Geneseo reaches out to Japan

On March 11, a 9.0 magnitude earthquake hit Japan and triggered a tsunami that destroyed a large part of the country's northern Pacific coast and claimed the lives of thousands.

Entire villages vanished beneath the wave and thousands of bodies now line the coast. The death toll currently sits at 11,000; 17,000 have been reported missing. The final toll is estimated to reach nearly 20,000.

The two Geneseo students studying abroad in Japan, juniors Gemma Martinelli and Theodore Tkaczevski, are studying at Kansai Gaidai University in Hirakata and were a safe distance from the affected area.

"General concerns at this point are interruptions in the Japanese economy and food shortages," said Wes Kennison, a faculty fellow for the Office of International Programs. "At the university there wasn't much even in the way of interrupted classes."

Concerns in Japan are mounting as damage to the Fukushima Daiichi Nuclear Power Station becomes more evident.
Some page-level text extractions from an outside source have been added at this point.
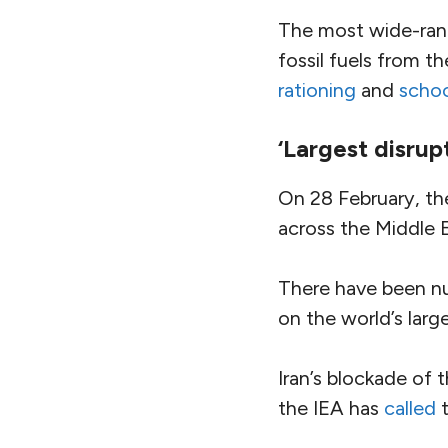
The most wide-rang
fossil fuels from 
rationing
and
schoo
‘Largest disrup
On 28 February, th
across the Middle 
There have been num
on the world’s large
Iran’s blockade of 
the IEA has
called
t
Three nuclear reactors are leaking radioactive steam, and traces of radiation have been found in Tokyo's water and in water being poured back into the ocean after being used to cool the overheated fuel rods. Experts have yet to decide how to deal with the contaminated water once the rods have cooled.
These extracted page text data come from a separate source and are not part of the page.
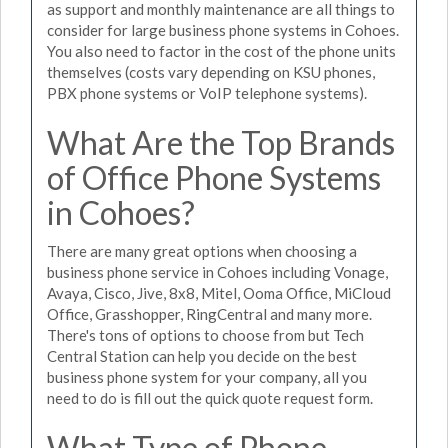
as support and monthly maintenance are all things to
consider for large business phone systems in Cohoes.
You also need to factor in the cost of the phone units
themselves (costs vary depending on KSU phones,
PBX phone systems or VoIP telephone systems).
What Are the Top Brands
of Office Phone Systems
in Cohoes?
There are many great options when choosing a
business phone service in Cohoes including Vonage,
Avaya, Cisco, Jive, 8x8, Mitel, Ooma Office, MiCloud
Office, Grasshopper, RingCentral and many more.
There's tons of options to choose from but Tech
Central Station can help you decide on the best
business phone system for your company, all you
need to do is fill out the quick quote request form.
What Type of Phone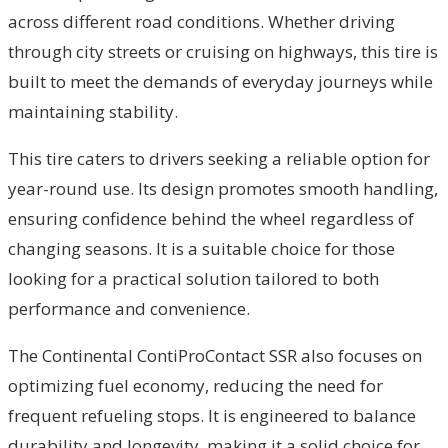
across different road conditions. Whether driving
through city streets or cruising on highways, this tire is
built to meet the demands of everyday journeys while
maintaining stability.
This tire caters to drivers seeking a reliable option for
year-round use. Its design promotes smooth handling,
ensuring confidence behind the wheel regardless of
changing seasons. It is a suitable choice for those
looking for a practical solution tailored to both
performance and convenience.
The Continental ContiProContact SSR also focuses on
optimizing fuel economy, reducing the need for
frequent refueling stops. It is engineered to balance
durability and longevity, making it a solid choice for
High levels of radioactive chemicals have been detected in the sea 300 yards south of the plant, and very slight traces were identified in southern California. Experts from the U.S. Environmental Protection Agency, however, assure that the levels in California are too low to warrant concern.

Students on campus have been working to raise both awareness and money for the cause. There are currently 26 foreign exchange students from Japan at Geneseo, and none are from the affected area.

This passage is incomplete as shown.